CARAGA Hospital has 50 bed capacity. The newly appointed Chief of Hospital, Dr.Jack
Melo, just finished his residency training and passed the specialty board in Surgery. He is the son-
in-law of the President of the Board of the Xavier Educational Foundation which owns the
hospital.
The past ten years of operation has not been good for the hospital, having accumulated
collectibles due to unpaid hospital bills. Besides the laboratory which used to be a good source of
income, has recently been downgraded by the DOH-Regulations Team, because the equipment
are already outmoded and non functional, aside from the fact that the personnel manning the
unit are fresh graduates and lack appropriate trainings. The chief Medical Technologist has been
absentee recently and is allegedly moonlighting in a nearby newly opened laboratory.

The senior doctors have resigned, leaving the operations of the hospitals to those two
fresh graduates who are alternating in moonlighting at the hospital.
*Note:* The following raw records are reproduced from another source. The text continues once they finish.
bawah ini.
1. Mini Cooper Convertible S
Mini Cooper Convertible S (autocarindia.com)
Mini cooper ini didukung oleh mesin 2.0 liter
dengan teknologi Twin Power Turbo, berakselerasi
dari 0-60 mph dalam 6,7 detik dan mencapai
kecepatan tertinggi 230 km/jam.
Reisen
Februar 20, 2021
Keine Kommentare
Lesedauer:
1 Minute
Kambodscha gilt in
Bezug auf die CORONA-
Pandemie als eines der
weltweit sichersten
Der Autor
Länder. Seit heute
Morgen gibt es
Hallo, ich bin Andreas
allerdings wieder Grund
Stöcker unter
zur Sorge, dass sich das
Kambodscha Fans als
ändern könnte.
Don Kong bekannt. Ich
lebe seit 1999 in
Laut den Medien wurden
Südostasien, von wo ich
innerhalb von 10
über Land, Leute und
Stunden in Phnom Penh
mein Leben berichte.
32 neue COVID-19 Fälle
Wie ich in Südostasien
A Junior resident, has not
been performing recently due to some health problems. A non board passer of medicine stays as
volunteer but seldom do his rounds. Dr. Melo, lives in the staff house with his family and is on call.

The nursing staff are inadequate in number, so the chief nurse had allowed the nursing
students to do the charting in the morning shift, including the admissions. He found out errors of
carrying out orders so he had called the attention of the chief nurse for close monitoring of her
few nursing staff.

When Dr. Melo made an inventory of the medical supplies with the Supply officer, who is
also acting as the warehouseman, he noted that the remaining drugs were just a few plastic bags
of fluids and a few boxes of 500 mg tablets of paracetamol, not a single capsule of antibiotics nor
any parenteral medications for emergency use. The supply officer, Mr. Pons is retirable and sickly
while the hospital Pharmacist is on indefinite leave, having been petitioned by her daughter to
USA.

The Records officer, Mrs. Lee, had a miscarriage and is on Maternity leave. Records are
left at the nurses’ station and unrecorded. Complains on un-acted/unfilled PHIC claims are filling
up.

AS DR. MELO’ Consultant:

1. Cite situation of the following and give a very brief explanation of each

a.Priority Technical concern

b.Priority Financial Concern


c.Priority Commercial Concern
d.Priority Security Concern
2.Draw the three levels of managers, and identify them in the diagram.
3.How would Dr. Melo apply the different functions of management to improve the hospital
set-up?
4. Cite one Organizational theory that you would apply in your Caraga hospital.

I.

A. Priority Technical concern


Attainment of the Millenium Development Goals (MDGs) is considered to be of great technical
concern in the hospital, wherein MDGs includes eradication of extreme poverty and hunger,
achieving universal primary education, gender equality and women empowerment, reduce
child mortality, improve maternal health, combat HIV/AIDS, malaria and other diseases
including tuberculosis, ensure environmental sustainability, and global partnership for
development. All of these can be achieve through taking commitment and prompt action in
terms of an efficient financing mechanism, a competently trained and adequately paid
workforce, dependable and good source of information for decision and policy-making and a
well-maintained facilities and logistics to deliver quality medicines and technologies to all
mankind.

B. Priority Financial Concern


Adequacy of laboratory services and suitable medical supplies should have been taken into
consideration. This would help to strengthen health service delivery systems to be more safe,
high quality, people-centered and integrated. More people will be given an equitable access
and receive cost-effective and immediate medical services that would alleviate their certain
condition in as soonest as time possible.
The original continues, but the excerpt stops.